● **Exercise prompt**:
What is the number of lines in these entries that include "нові"? Write that number and no other text.

++++ Source information ++++

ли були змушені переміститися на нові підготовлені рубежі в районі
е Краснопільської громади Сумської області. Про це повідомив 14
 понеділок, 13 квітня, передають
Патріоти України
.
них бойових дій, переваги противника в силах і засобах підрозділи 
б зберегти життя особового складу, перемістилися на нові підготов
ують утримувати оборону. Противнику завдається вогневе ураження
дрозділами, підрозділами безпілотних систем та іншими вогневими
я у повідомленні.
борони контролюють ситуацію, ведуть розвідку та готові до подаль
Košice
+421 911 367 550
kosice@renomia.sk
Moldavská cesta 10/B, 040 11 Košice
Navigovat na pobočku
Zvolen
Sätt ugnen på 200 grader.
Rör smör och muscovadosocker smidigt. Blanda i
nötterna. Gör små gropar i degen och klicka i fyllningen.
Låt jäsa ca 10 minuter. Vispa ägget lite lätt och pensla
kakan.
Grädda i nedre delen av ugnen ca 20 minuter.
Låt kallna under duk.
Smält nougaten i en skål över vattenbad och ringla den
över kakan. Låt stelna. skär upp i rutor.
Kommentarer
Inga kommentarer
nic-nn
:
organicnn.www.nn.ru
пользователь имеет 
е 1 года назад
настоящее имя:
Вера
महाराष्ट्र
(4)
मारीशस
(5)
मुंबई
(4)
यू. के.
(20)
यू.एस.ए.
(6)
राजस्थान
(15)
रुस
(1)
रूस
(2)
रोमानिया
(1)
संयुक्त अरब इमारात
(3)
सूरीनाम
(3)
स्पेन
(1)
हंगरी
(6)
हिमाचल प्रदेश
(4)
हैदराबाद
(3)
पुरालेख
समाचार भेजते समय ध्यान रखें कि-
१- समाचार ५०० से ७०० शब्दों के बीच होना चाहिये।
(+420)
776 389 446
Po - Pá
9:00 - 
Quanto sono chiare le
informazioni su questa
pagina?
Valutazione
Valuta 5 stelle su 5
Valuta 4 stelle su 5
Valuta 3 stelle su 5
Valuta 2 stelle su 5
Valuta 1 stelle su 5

++++

● **Response to this exercise**:
2